И то верно. Умирать не хочется. Жизня-то лучше ноне стала, не то, что раньше. Зажились, хлеба вдоволь. У кого силушка-то есть, вон как разбогатились.
Взглянула на меня долгим добрым взглядом:
— Вот и ты крестьянствовал бы, как твой отец. И мне жилось бы милей. С детками твоими сидела б. Так нет, всё холостуешься. Это не дело. После себя надо оставлять потомство. Иначе жизнь человеческая на земле закончится.
— Да как-то не получается, — ответил я.
— Не выдумывай. Вон, сколько девушек-то одиноких ходит. И все красивые. А тебе всё нет да не та. Плохо, Коленька, что один. И до каких пор? Лучшие годы уйдут...
Бабушка говорила и говорила, и сожалела, что нет у меня жены, которую хотела б увидеть. «Но вряд ли? Не доживу я, видно».
Она тяжело вздохнула.
— Уж, ладно бы, урод был бы какой-то. А это большой, красивый, весь в отца. Посмотрел бы да полюбовался... — При этих словах бабушка, как  всегда, дрогнула голосом и с пронзительной грустью глянула в мои глаза — не запомнил, поди, его, мал был, когда он ушёл на фронт.
На сей раз она не плакала.
— Жизня-то какая была бы! Как бы жили!.. — сожалела бабушка. — Но его нет. А меня, вот, Бог не прибирает. Путаюсь среди людей-то.
— Что ты, родная, говоришь? Никому ты не мешаешь.
— Да Богу-то видней. Грешна, видно, не нужна ему. Да ведь могилку-то не отведёт Господь Бог — не ляжешь. Наверно, скоро... Только бы не зимой.
Я удержался от пустых, утешительных слов, видя, как бабушка снова крестится.
— И за тебя всегда молюсь, Коленька. — Подошла и погладила меня по голове. — Прошу Бога, чтоб хранил тебя от бед и болезней.
— Поэтому я и здоров, и сильный.
— Худой только какой-то, как погляжу на тебя. — Щёки на пещеры похожи, провалились. Плохо питаешься?
— Нормально питаюсь.
— Если б нормально, не был бы худой, а так — только кости да кожа. Денег-то хватает ли? А то я дам.
— Хватает, — сказал я неправду.
В кармане у меня лежала трёшка, а до получки оставалось две недели.
— Ты не стесняйся, бери.
— Нет-нет. У меня есть.
— Ну, как хошь, моё дело предложить.
Бабушка стояла и её снова слегка пошатывало.
— Ноги, Коленька, не держат. Ноги... Годков-то мне сколько! А вы все где-то далеко, пропадаете. Умрёшь — и не узнаете. Схоронят чужие...
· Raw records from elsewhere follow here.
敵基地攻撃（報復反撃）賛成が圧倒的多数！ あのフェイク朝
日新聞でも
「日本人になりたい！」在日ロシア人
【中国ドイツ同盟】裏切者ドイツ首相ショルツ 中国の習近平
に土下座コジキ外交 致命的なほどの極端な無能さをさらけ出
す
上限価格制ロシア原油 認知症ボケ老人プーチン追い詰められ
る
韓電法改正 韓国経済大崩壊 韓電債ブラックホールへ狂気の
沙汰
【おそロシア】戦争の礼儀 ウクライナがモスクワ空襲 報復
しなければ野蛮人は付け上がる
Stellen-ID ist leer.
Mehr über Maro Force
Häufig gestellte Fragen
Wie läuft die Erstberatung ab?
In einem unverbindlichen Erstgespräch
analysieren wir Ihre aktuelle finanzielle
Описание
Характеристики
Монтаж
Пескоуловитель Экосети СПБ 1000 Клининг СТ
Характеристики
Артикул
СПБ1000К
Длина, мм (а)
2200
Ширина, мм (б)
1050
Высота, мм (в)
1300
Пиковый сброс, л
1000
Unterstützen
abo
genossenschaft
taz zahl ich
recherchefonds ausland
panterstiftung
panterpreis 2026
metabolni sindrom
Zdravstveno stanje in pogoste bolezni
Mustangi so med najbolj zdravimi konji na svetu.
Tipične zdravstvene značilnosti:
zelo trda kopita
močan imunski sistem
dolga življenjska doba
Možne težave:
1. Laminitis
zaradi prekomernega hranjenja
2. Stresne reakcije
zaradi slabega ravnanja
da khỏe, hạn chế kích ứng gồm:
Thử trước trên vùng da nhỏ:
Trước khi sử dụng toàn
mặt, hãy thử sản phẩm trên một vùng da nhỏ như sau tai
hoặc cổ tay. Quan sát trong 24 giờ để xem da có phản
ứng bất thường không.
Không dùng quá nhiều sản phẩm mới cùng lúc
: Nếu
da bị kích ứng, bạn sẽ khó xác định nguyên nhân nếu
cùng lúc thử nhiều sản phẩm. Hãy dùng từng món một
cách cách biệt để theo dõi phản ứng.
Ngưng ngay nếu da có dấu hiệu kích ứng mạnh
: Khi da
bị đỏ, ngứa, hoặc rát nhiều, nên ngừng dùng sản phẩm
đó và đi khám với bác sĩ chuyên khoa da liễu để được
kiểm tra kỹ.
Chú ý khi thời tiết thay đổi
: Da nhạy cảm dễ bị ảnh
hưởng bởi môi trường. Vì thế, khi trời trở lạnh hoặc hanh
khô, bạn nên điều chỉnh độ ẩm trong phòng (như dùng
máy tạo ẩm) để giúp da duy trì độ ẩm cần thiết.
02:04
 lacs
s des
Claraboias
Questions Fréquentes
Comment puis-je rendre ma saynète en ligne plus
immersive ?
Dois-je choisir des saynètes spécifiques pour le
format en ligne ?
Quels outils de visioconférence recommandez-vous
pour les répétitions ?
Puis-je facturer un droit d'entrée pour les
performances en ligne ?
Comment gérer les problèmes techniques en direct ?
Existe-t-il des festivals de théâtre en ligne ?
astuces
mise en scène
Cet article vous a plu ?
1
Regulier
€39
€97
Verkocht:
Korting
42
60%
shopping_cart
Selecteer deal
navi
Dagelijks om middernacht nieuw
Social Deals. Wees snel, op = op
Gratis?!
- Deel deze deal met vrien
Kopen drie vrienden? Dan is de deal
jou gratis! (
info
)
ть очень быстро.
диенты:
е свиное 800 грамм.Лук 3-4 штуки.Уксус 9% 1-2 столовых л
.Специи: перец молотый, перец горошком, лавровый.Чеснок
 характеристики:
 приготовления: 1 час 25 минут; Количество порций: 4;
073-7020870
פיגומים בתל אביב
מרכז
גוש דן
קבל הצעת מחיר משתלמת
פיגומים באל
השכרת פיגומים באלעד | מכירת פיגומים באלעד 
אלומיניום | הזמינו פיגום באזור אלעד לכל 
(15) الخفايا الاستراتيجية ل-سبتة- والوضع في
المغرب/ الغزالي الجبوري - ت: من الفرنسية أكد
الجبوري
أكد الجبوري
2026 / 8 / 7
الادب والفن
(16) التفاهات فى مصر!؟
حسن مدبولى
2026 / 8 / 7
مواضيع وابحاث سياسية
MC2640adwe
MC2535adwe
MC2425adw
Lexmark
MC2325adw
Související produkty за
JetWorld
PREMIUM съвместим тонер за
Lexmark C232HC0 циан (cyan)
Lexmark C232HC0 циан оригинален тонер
— Не схоронят. Живи и не думай об этом.
Бабушка поправила платок на голове и тяжело вздохнула. Она опиралась  руками о стол, и многочисленные синие жилки на них походили на чернильные пятна. Бабушка была широкой кости, сухая и довольно ещё подвижная. Прошла к божнице в красном углу, достала маленькую иконку и протянула мне.
— Носи с собой. Это Николай Чудотворец — наш хранитель. Поможет в трудную минуту. И у каждого из нас есть свой ангел, только надо жить по Божьим законам, и он попросит за нас перед Всевышним. Главное, возлюби ближнего своего,  как самого себя, чтобы не оказаться в аду.
Помолчала и добавила:
— Не желай ближнему того, чего сам себе не пожелаешь. Это в Библии написано. И не гневись на Бога понапрасну, и не испытаешь тогда на себе гнева Божьего. Любить надо Его, и тогда получишь ответную любовь.
И тут спросила:
— Покойна ли твоя душа от плохих чёрных мыслей? Не тянут ли они к мерзости?
— Не тянут и чёрных мыслей я не ношу в себе.
— Хорошо, Коленька, и знай, что плохие мысли приятны дьяволу, он только и ждёт, чтоб человек совершил какую-нибудь подлость или мерзость. Чтобы вокруг царила ненависть друг к другу. Знай, чёрные мысли, грязные мысли — это тяжёлый грех.
— Как? — удивился тогда я. — Грех, это когда что-то плохо делаешь, творишь зло.
— Грех, внучек, грех. Если с кем-то живёшь, то его надо любить. А есть такие, кто живёт вроде семьёй, а любви там не ночевало, одна видимость. Детей рожают, а любви-то нет. Значит, они грешные люди, что живут в браке с нелюбимыми.
— Верно. Это не жизнь. Потому я и не женюсь без любви. Иной раз увлечёшься девушкой и думаешь, ну, всё — любовь. А проходит какое-то время и чувствуешь, не то что-то... А тебя, бабушка, я люблю. Часто вспоминаю. Только прости, что редко наведываюсь.
— Бог тебя простит.
И она обняла меня.
— Пиши только почаще. А то порой думы разные одолевают: не заболел ли, где и что делает.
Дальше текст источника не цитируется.